Prolog. So variables have not only one instruction as in the original
ZIP, by A Portable Prolog Compiler, Clocksin et al. from 1983.
But if you list a code example suddently instructions fork:

rev(cons(H,T), R) :- rev(T, J), app(J, cons(H,nil), R).

into pairs, in the case of SWI-Prolog:

?- vm_list(rev).
       0 h_functor(cons/2)
       2 h_firstvar(2)
       4 h_firstvar(3)
       6 h_pop
       7 i_enter
       8 b_var(3)
      10 b_firstvar(4)
      12 i_call(rev/2)
      14 b_var(4)
      16 b_functor(cons/2)
      18 b_argvar(2)
      20 b_atom(nil)
      22 b_pop
      23 b_var1
      24 i_depart(app/3)
      26 i_exit

And also in the case of Scryer Prolog:

?- wam_instructions(rev/2, Is),
   maplist(portray_clause, Is).
allocate(3).
get_structure(level(shallow),cons,2,x(1)).
unify_variable(y(1)).
unify_variable(x(3)).
get_variable(y(2),2).
put_value(x(3),1).
put_variable(y(3),2).
call(rev,2).
put_unsafe_value(3,1).
put_structure(cons,2,x(2)).
set_value(y(1)).
set_constant(nil).
put_value(y(2),3).
deallocate.
execute(app,3)

So the SWI ZIP becomes WAM-ish having h_XXX (head) instructions
and b_XXX (body) instructions, just like Scryer Prolog has
get_XXX/unify_XXX instructions and put_XXX/set_XXX instructions.

This has to do that the ZIP was designed for Prolog emulation
in Prolog, while the WAM is more designed for a less declarative
and thus less flexible target, something that is fed with more hints.

It is possible to code directly in opcodes of JVM (Jasmin project) and also decompile your class files with javap command.
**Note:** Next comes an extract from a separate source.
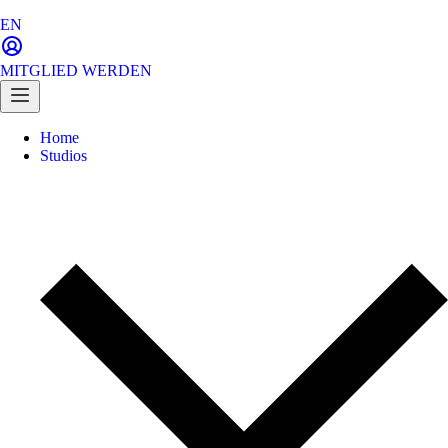
EN
MITGLIED WERDEN
Home
Studios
I coded in pure JVM opcodes here and I feel it was useful. I also enjoyed x86 assembler programming when I was a kid. As a result, I decided to try WAM to code directly in opcodes but it doesn’t seem to be so helpful or maybe I just lack of understanding and need to invest more time

Hi,

Writing your own WAM, can be quite an enjoyabe project,
and you can even gain considerable performance, as the
Rust WebPL project showed inside the web browser.

Every WAM, at some moment, routes into a unification routine.
And you might experience the benenfit of the particular WAM
memory model, possibly also adopted by SWI, which is quite

good at variable backfixes. In the below the variable T, is
such a backfix of a cons cell in the second clause. This is
an example clause set such as for the usual append/3 predicate:

app([], X, X).
app([X|Y], Z, [X|T]) :- app(Y, Z, T).

If you call app([], S, T), the Prolog system has to do a
unification with what ever Prolog terms S and T come along,
and the unification has to be trailed. Do you intend to support

rational trees, or will you have an occurs check?

Exercise 2.2 (pg. 14)
Trace the effects of executing unify(a1, a2)
https://github.com/rm-hull/wam#exercise-22-pg-14

Bye

P.S.: The obsession with variable backfixes and the tagged
memory model, is also one of the weaknesses of the WAM
model, and makes it more difficult to use the provided objects

of a programming language such as Java. Java itself is also
a programming language that doesn’t support cheap interior
pointers to arrays making variable backfixes unrealistic, unlike

assembly approaches using your own memory model.